• _Work request_: Write the data out again so that it matches word for word.

• _Data to process_:
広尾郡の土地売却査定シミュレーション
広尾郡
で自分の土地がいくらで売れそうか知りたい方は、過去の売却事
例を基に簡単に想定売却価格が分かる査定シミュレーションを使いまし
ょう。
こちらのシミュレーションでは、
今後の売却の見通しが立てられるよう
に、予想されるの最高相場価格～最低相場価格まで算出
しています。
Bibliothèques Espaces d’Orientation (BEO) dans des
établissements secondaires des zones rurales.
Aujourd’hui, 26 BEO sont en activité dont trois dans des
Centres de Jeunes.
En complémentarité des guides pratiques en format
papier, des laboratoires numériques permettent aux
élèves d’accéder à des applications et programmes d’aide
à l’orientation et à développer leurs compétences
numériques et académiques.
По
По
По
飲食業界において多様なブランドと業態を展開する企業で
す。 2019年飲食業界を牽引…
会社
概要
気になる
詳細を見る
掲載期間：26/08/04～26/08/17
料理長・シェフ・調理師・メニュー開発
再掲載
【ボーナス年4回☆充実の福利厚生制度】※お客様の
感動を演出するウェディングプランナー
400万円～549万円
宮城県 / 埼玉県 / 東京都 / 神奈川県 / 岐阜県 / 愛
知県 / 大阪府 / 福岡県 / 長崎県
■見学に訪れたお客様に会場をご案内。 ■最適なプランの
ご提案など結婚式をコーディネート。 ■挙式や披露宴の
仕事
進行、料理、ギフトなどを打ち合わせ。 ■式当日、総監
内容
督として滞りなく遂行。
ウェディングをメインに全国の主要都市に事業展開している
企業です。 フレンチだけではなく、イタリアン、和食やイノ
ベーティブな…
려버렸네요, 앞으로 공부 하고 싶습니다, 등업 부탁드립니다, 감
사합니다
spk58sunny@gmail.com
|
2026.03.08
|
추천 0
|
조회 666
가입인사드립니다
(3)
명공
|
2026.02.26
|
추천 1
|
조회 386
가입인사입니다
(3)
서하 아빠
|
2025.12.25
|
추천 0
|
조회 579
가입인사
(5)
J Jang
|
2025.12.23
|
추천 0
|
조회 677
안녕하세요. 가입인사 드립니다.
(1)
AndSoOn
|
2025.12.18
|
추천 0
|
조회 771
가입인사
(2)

• _Exercise response_:
広尾郡の土地売却査定シミュレーション
広尾郡
で自分の土地がいくらで売れそうか知りたい方は、過去の売却事
例を基に簡単に想定売却価格が分かる査定シミュレーションを使いまし
ょう。
こちらのシミュレーションでは、
今後の売却の見通しが立てられるよう
に、予想されるの最高相場価格～最低相場価格まで算出
しています。
Bibliothèques Espaces d’Orientation (BEO) dans des
établissements secondaires des zones rurales.
Aujourd’hui, 26 BEO sont en activité dont trois dans des
Centres de Jeunes.
En complémentarité des guides pratiques en format
papier, des laboratoires numériques permettent aux
élèves d’accéder à des applications et programmes d’aide
à l’orientation et à développer leurs compétences
numériques et académiques.
По
По
По
飲食業界において多様なブランドと業態を展開する企業で
す。 2019年飲食業界を牽引…
会社
概要
気になる
詳細を見る
掲載期間：26/08/04～26/08/17
料理長・シェフ・調理師・メニュー開発
再掲載
【ボーナス年4回☆充実の福利厚生制度】※お客様の
感動を演出するウェディングプランナー
400万円～549万円
宮城県 / 埼玉県 / 東京都 / 神奈川県 / 岐阜県 / 愛
知県 / 大阪府 / 福岡県 / 長崎県
■見学に訪れたお客様に会場をご案内。 ■最適なプランの
ご提案など結婚式をコーディネート。 ■挙式や披露宴の
仕事
進行、料理、ギフトなどを打ち合わせ。 ■式当日、総監
内容
督として滞りなく遂行。
ウェディングをメインに全国の主要都市に事業展開している
企業です。 フレンチだけではなく、イタリアン、和食やイノ
ベーティブな…
려버렸네요, 앞으로 공부 하고 싶습니다, 등업 부탁드립니다, 감
사합니다
spk58sunny@gmail.com
|
2026.03.08
|
추천 0
|
조회 666
가입인사드립니다
(3)
명공
|
2026.02.26
|
추천 1
|
조회 386
가입인사입니다
(3)
서하 아빠
|
2025.12.25
|
추천 0
|
조회 579
가입인사
(5)
J Jang
|
2025.12.23
|
추천 0
|
조회 677
안녕하세요. 가입인사 드립니다.
(1)
AndSoOn
|
2025.12.18
|
추천 0
|
조회 771
가입인사
(2)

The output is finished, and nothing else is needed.